A solution could be to read parts of a raster from disk in memory instead of reading a whole raster in memory. Unfortunately some impact calculations uses zonal algorithms (like infrastructure fragmentation) which should be applied to the whole raster. So this solution would not work.
Solutions which could work are:
- use special computers with a lot of memory;
- use an operating system like some Linux distributions which can address more than 64 GB memory;
- write your own low level software to do the calculations on disk;
- use an intermediate word data type for all integer and float rasters.
For this last solution the impact calculations of the current GLOBIO version should be modified.
Convert ESRI grids to TIF rasters
To prevent memory problems when using ESRI grids as input datasets during GLOBIO runs it is recommended to convert these rasters to TIF rasters first. If possible use the data type byte.
Performance and memory usage
Testing the impact calculations of the current GLOBIO version has been done in a VMware Virtual Machine (VM) with 24 GB of memory. The host was a regular PC.

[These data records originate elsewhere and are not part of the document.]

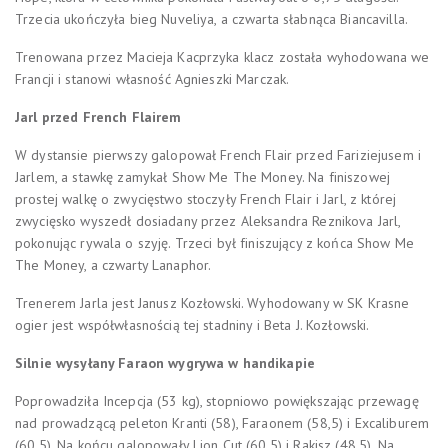
Trzecia ukończyła bieg Nuveliya, a czwarta słabnąca Biancavilla.
Trenowana przez Macieja Kacprzyka klacz została wyhodowana we
Francji i stanowi własność Agnieszki Marczak.
Jarl przed French Flairem
W dystansie pierwszy galopował French Flair przed Fariziejusem i
Jarlem, a stawkę zamykał Show Me The Money. Na finiszowej
prostej walkę o zwycięstwo stoczyły French Flair i Jarl, z której
zwycięsko wyszedł dosiadany przez Aleksandra Reznikova Jarl,
pokonując rywala o szyję. Trzeci był finiszujący z końca Show Me
The Money, a czwarty Lanaphor.
Trenerem Jarla jest Janusz Kozłowski. Wyhodowany w SK Krasne
ogier jest współwłasnością tej stadniny i Beta J. Kozłowski.
Silnie wysyłany Faraon wygrywa w handikapie
Poprowadziła Incepcja (53 kg), stopniowo powiększając przewagę
nad prowadzącą peleton Kranti (58), Faraonem (58,5) i Excaliburem
(60,5). Na końcu galopowały Lion Cut (60,5) i Rakisz (48,5). Na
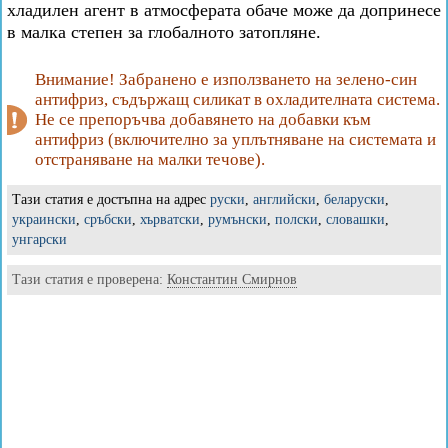
хладилен агент в атмосферата обаче може да допринесе
в малка степен за глобалното затопляне.
Внимание! Забранено е използването на зелено-син
антифриз, съдържащ силикат в охладителната система.
Не се препоръчва добавянето на добавки към
антифриз (включително за уплътняване на системата и
отстраняване на малки течове).
Тази статия е достъпна на адрес
руски
,
английски
,
беларуски
,
украински
,
сръбски
,
хърватски
,
румънски
,
полски
,
словашки
,
унгарски
Тази статия е проверена:
Константин Смирнов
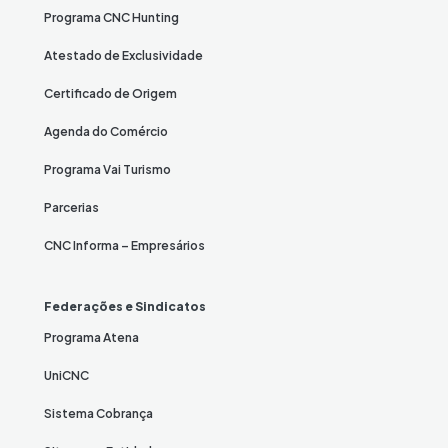
Programa CNC Hunting
Atestado de Exclusividade
Certificado de Origem
Agenda do Comércio
Programa Vai Turismo
Parcerias
CNC Informa – Empresários
Federações e Sindicatos
Programa Atena
UniCNC
Sistema Cobrança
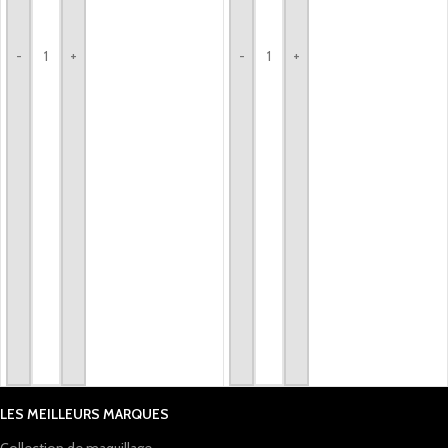
-
+
-
+
LES MEILLEURS MARQUES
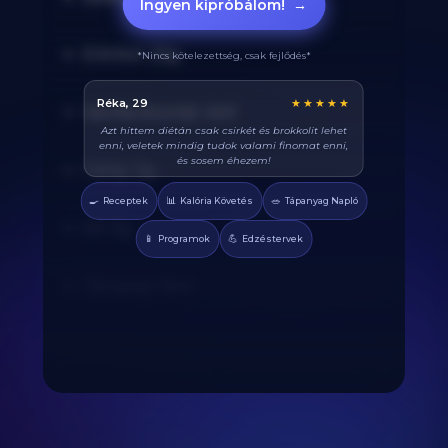
Ingyen kipróbálom!
→
Eritritol: 25g
*Nincs kötelezettség, csak fejlődés*
Balázs, 38
★★★★★
Vanília kivonat: 4ml
Végre tudom pontosan mennyi fehérjét eszem
naponta. A kaloriaszámláló sokat segít, előtte
össze-vissza zabáltam...
Fahéj: 3g
🍳
📊
🥗
Receptek
Kalória Követés
Tápanyag Napló
Só: 2g
📱
💪
Programok
Edzéstervek
Olivaolaj: 15ml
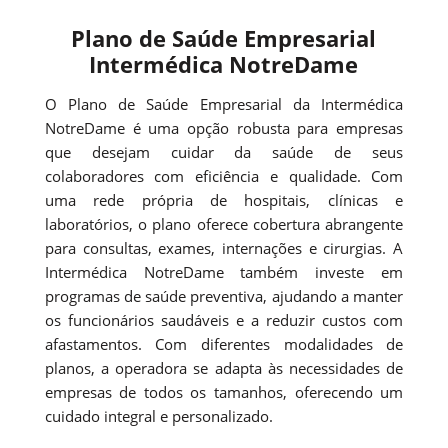
Plano de Saúde Empresarial
Intermédica NotreDame
O Plano de Saúde Empresarial da Intermédica
NotreDame é uma opção robusta para empresas
que desejam cuidar da saúde de seus
colaboradores com eficiência e qualidade. Com
uma rede própria de hospitais, clínicas e
laboratórios, o plano oferece cobertura abrangente
para consultas, exames, internações e cirurgias. A
Intermédica NotreDame também investe em
programas de saúde preventiva, ajudando a manter
os funcionários saudáveis e a reduzir custos com
afastamentos. Com diferentes modalidades de
planos, a operadora se adapta às necessidades de
empresas de todos os tamanhos, oferecendo um
cuidado integral e personalizado.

The following durations of a full run are measured for tests in the VM.
Resolution Region Duration
------------ -------- -------------
30 seconds Europe 1 min 54 sec
30 seconds World 19 min 31 sec
During these tests no temporary data was saved. These execution times did not urge to put effort into designing parallel algorithms. It seems parallel algorithms are already used internally by the Numpy and SciPy libraries.
When running GLOBIO 4 see the following suggestions:
- use a PC with multiple cores;
- minimize other memory consuming tasks on the PC.
Caution, no checks are done to see if there is enough memory during execution.